Collected data
◇ ◇ ◇ ◇

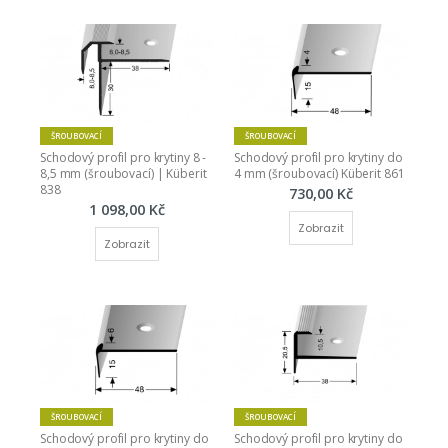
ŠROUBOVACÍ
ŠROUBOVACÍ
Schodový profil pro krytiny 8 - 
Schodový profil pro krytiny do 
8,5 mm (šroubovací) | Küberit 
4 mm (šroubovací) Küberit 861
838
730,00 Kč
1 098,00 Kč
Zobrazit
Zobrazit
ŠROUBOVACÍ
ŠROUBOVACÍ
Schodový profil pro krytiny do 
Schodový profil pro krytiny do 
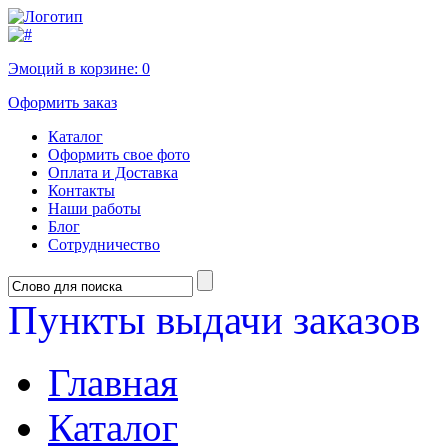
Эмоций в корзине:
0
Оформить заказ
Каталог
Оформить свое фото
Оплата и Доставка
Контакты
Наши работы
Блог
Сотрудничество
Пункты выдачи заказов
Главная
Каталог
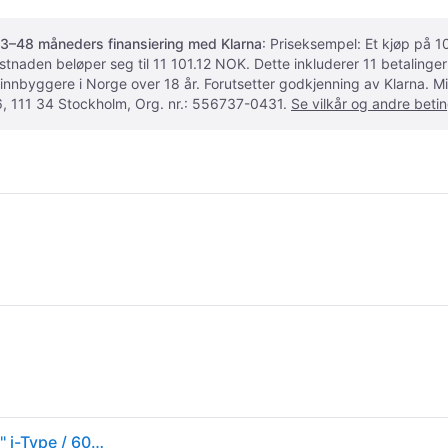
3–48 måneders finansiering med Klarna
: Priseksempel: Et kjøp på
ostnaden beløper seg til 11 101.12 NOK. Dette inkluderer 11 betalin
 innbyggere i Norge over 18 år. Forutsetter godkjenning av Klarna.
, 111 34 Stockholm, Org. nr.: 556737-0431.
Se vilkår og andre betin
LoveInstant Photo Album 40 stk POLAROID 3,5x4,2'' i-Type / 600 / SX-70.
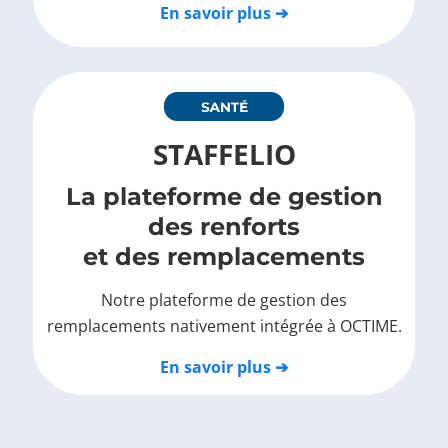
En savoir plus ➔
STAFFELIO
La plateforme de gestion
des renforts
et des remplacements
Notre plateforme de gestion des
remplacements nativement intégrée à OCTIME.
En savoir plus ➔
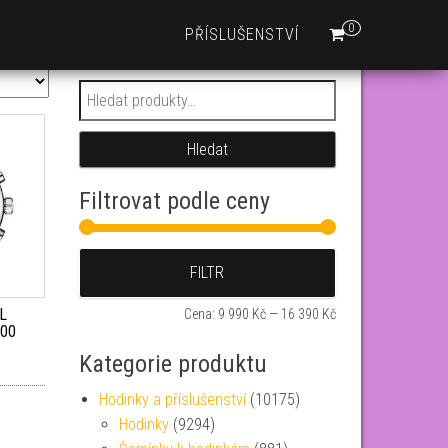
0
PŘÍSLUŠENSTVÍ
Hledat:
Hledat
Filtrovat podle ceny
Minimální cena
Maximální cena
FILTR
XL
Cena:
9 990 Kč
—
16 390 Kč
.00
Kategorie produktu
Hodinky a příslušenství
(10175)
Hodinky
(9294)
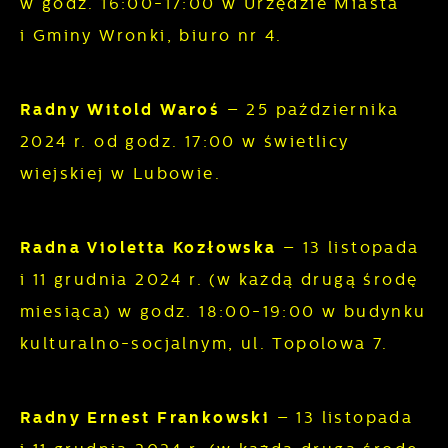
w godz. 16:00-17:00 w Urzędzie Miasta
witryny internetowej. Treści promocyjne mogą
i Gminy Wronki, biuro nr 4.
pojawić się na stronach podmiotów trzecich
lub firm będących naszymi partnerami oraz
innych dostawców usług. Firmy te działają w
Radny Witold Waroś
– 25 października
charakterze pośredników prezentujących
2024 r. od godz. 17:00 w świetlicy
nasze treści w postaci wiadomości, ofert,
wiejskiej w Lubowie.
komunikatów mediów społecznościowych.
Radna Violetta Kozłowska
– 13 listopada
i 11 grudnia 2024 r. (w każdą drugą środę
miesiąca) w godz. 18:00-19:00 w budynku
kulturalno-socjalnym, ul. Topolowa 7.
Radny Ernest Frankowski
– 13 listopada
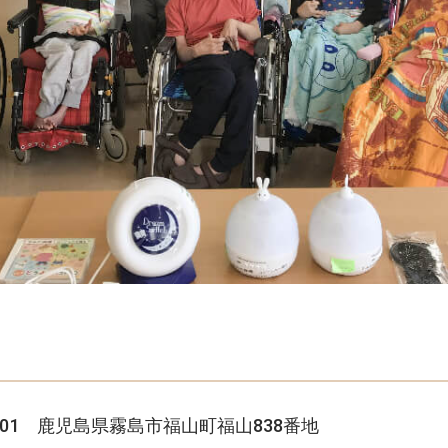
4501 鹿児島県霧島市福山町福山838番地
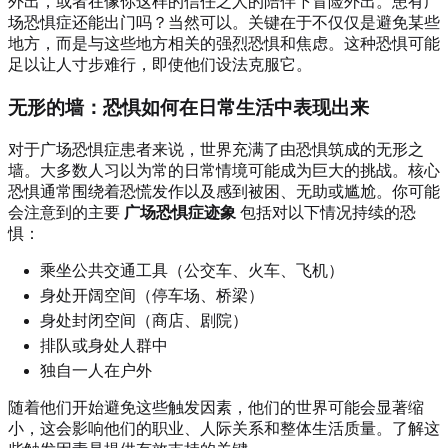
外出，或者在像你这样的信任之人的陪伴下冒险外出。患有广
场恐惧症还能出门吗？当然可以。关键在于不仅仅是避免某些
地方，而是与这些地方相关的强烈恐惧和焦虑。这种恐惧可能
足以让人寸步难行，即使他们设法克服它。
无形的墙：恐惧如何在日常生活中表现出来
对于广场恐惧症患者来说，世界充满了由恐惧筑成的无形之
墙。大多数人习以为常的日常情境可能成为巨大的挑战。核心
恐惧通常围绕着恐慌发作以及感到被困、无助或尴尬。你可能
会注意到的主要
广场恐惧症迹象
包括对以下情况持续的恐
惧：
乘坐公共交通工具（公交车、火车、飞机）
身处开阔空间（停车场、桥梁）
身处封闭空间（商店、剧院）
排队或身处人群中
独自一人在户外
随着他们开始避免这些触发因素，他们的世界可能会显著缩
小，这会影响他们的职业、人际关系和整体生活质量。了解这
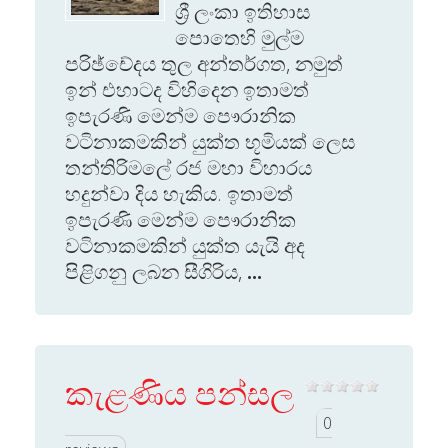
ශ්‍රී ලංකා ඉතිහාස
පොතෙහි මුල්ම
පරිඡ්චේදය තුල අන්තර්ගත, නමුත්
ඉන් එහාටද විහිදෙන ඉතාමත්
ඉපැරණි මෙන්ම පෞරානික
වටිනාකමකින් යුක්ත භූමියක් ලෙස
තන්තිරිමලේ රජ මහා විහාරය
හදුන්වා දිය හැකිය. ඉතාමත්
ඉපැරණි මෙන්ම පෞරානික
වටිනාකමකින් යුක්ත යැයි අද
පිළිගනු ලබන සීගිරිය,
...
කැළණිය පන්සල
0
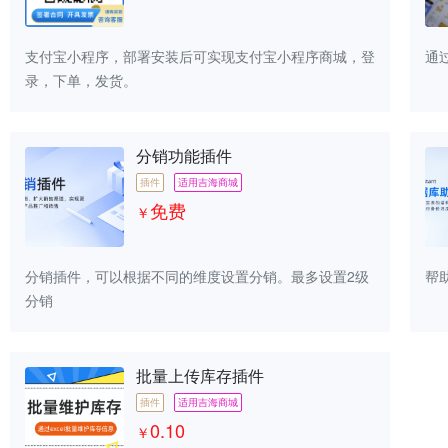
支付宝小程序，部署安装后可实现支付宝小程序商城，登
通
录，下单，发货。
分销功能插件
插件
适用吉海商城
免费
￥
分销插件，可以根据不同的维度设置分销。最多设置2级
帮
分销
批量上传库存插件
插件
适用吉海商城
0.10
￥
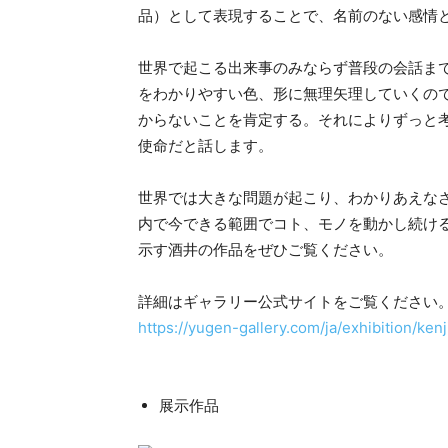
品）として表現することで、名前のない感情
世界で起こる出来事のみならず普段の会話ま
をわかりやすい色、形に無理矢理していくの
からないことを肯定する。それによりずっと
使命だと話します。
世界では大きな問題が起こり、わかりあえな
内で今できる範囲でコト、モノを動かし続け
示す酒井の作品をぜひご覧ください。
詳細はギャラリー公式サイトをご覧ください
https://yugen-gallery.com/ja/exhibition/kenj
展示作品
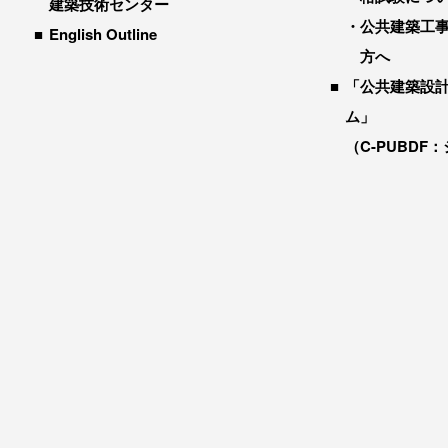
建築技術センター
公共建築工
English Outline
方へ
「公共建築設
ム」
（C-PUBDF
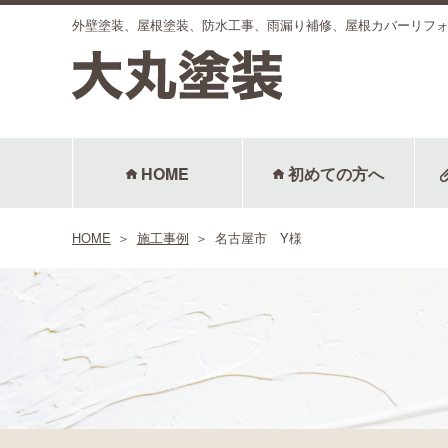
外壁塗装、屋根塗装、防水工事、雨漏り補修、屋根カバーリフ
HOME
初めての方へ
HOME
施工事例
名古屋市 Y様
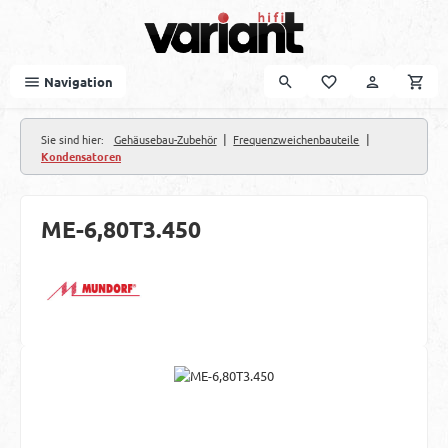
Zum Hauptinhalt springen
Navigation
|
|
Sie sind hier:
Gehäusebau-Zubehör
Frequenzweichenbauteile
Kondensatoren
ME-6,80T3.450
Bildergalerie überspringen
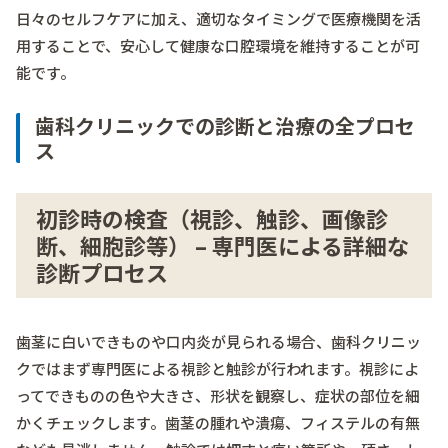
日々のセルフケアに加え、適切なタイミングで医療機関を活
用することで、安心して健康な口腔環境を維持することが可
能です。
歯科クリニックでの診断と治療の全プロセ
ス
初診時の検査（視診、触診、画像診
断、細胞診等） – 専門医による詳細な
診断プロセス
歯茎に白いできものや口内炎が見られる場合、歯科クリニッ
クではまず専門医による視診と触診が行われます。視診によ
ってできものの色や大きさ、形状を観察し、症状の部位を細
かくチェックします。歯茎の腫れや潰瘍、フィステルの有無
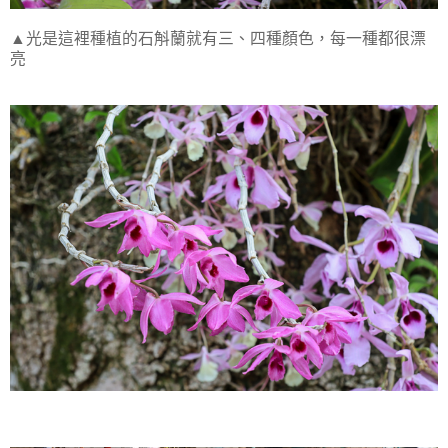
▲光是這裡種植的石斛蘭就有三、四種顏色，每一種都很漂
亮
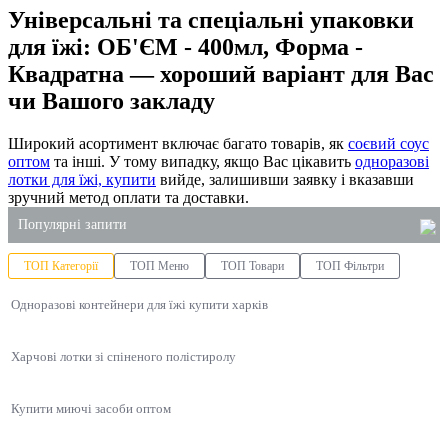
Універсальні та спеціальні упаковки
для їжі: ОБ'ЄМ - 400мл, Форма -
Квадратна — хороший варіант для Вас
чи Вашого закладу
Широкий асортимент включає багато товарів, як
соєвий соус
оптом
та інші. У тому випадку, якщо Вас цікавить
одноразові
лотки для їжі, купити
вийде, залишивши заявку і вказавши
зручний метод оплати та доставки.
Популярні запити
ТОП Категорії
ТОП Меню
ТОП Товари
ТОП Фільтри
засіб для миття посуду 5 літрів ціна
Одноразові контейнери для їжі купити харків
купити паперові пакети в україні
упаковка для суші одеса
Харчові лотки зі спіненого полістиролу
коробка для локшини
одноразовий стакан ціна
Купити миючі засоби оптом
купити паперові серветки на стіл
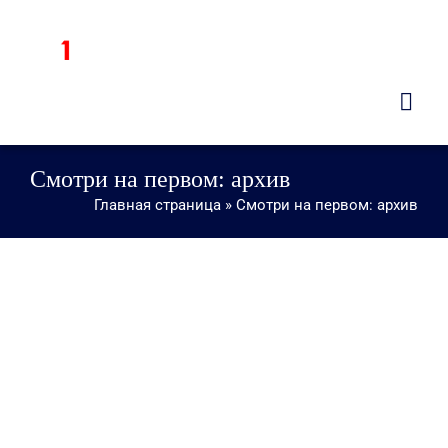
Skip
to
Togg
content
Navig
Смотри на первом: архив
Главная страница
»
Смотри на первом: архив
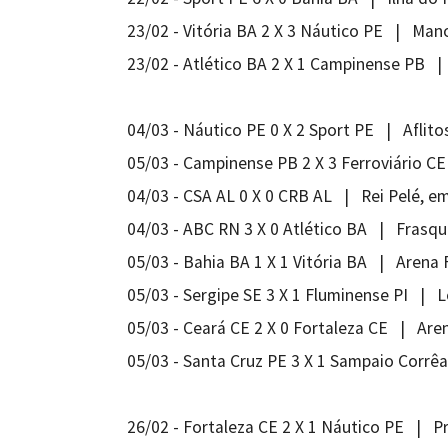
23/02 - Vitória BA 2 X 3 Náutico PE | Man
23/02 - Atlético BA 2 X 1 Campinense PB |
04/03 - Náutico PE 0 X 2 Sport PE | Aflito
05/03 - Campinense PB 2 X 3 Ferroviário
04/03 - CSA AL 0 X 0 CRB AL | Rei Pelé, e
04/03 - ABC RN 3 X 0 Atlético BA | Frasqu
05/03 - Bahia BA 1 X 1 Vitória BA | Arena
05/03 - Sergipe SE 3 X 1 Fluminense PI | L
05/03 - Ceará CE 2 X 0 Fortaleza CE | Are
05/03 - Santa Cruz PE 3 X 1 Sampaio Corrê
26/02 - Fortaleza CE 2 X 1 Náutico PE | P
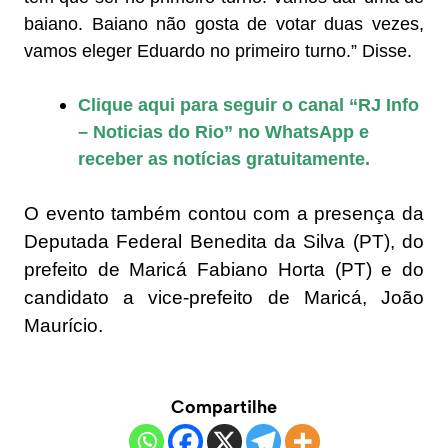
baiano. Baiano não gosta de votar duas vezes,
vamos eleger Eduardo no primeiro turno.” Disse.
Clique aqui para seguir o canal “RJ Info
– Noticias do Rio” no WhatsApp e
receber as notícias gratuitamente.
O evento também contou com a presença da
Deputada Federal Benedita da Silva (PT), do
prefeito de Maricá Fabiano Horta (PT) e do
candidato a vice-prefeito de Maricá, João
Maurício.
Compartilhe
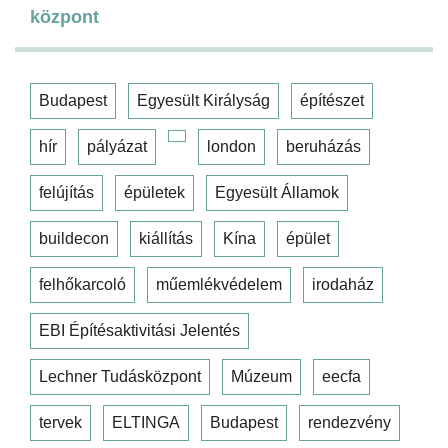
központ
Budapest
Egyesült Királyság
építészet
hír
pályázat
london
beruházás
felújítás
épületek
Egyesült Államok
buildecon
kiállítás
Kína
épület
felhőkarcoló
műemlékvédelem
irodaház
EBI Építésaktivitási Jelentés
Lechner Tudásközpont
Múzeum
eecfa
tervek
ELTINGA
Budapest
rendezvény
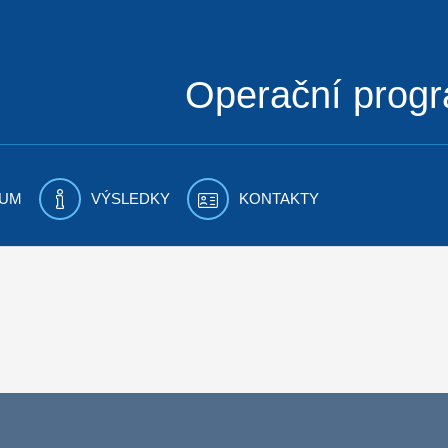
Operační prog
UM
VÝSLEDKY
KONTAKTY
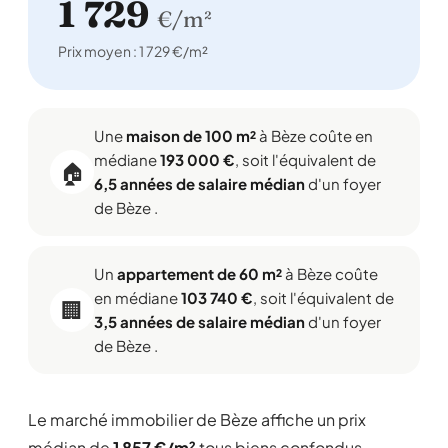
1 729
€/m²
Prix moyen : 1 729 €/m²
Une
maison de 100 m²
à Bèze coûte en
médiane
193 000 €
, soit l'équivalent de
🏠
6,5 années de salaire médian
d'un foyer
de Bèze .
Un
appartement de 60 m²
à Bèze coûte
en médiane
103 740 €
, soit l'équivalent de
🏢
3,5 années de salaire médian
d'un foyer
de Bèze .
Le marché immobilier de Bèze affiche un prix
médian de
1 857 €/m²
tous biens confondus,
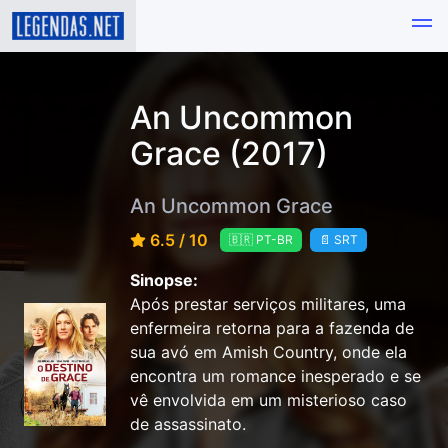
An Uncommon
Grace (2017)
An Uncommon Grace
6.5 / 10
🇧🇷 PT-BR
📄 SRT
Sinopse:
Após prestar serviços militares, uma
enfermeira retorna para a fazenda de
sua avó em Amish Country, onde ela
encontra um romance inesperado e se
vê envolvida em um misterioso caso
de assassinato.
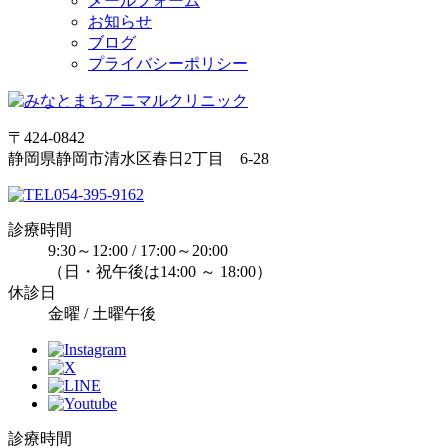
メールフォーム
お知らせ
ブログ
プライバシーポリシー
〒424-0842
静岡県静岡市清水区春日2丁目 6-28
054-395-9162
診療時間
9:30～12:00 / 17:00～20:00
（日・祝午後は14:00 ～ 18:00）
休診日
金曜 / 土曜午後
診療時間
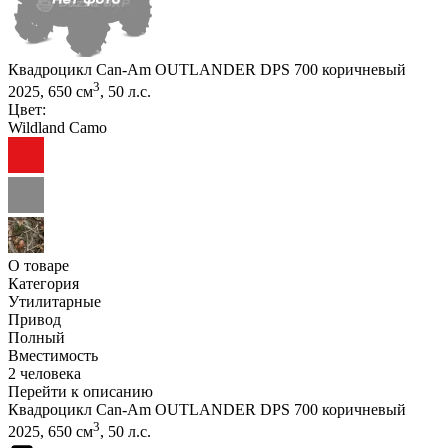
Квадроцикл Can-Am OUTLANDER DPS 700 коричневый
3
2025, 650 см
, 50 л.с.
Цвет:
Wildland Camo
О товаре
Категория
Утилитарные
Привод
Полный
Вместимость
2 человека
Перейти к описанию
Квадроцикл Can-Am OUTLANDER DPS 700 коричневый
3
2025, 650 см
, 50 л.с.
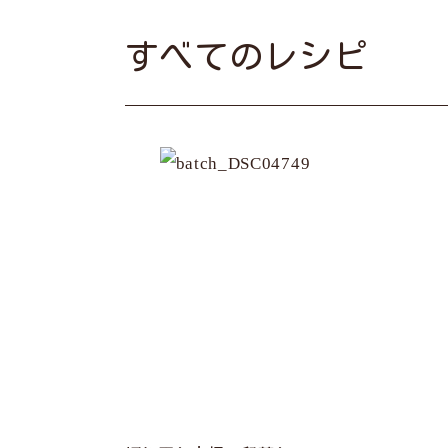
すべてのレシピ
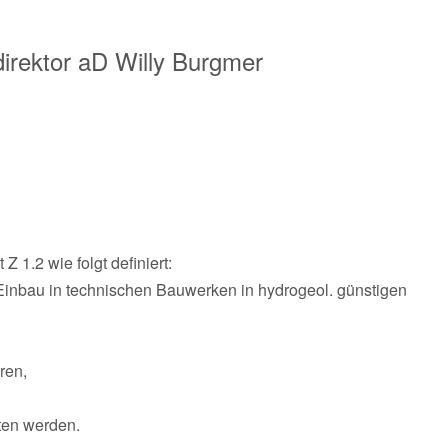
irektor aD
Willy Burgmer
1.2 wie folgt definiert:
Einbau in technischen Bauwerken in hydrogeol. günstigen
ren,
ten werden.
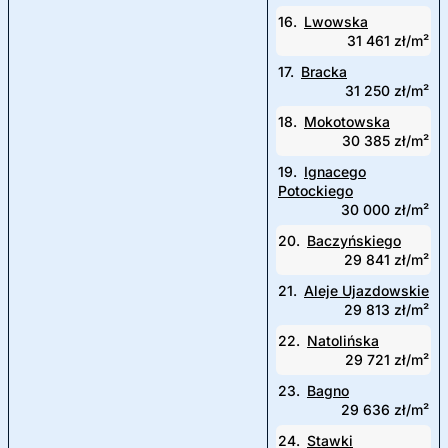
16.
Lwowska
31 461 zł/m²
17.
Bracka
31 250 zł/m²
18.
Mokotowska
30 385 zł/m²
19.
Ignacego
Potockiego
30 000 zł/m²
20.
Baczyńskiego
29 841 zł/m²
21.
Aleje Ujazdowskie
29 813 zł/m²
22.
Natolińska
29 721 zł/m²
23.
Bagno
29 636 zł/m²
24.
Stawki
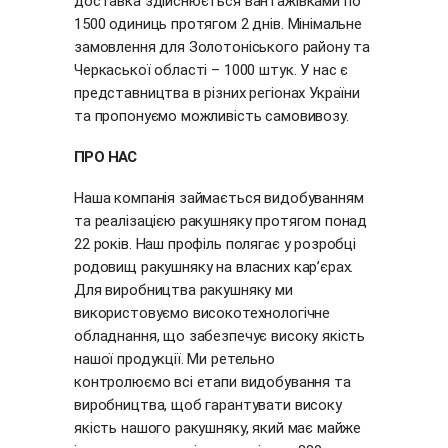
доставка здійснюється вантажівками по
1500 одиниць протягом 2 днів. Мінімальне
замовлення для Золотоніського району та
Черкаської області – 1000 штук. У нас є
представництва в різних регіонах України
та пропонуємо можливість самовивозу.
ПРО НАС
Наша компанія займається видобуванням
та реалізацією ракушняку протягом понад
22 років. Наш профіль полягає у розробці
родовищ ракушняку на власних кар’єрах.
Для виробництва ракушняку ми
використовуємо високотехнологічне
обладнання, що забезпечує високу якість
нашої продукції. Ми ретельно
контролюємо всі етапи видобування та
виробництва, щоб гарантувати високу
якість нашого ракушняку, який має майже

◇ ◇ ◇ ◇

Please return exactly, and only, the lines from the one containing "Вместимость" through the end of the records, with both end lines kept and every picture dropped.

Вместимость
2 человека
Перейти к описанию
Квадроцикл Can-Am OUTLANDER DPS 700 коричневый
3
2025, 650 см
, 50 л.с.
すべてのレシピ
irektor aD
Willy Burgmer
1.2 wie folgt definiert:
Einbau in technischen Bauwerken in hydrogeol. günstigen
ren,
ten werden.
16.
Lwowska
31 461 zł/m²
17.
Bracka
31 250 zł/m²
18.
Mokotowska
30 385 zł/m²
19.
Ignacego
Potockiego
30 000 zł/m²
20.
Baczyńskiego
29 841 zł/m²
21.
Aleje Ujazdowskie
29 813 zł/m²
22.
Natolińska
29 721 zł/m²
23.
Bagno
29 636 zł/m²
24.
Stawki
доставка здійснюється вантажівками по
1500 одиниць протягом 2 днів. Мінімальне
замовлення для Золотоніського району та
Черкаської області – 1000 штук. У нас є
представництва в різних регіонах України
та пропонуємо можливість самовивозу.
ПРО НАС
Наша компанія займається видобуванням
та реалізацією ракушняку протягом понад
22 років. Наш профіль полягає у розробці
родовищ ракушняку на власних кар’єрах.
Для виробництва ракушняку ми
використовуємо високотехнологічне
обладнання, що забезпечує високу якість
нашої продукції. Ми ретельно
контролюємо всі етапи видобування та
виробництва, щоб гарантувати високу
якість нашого ракушняку, який має майже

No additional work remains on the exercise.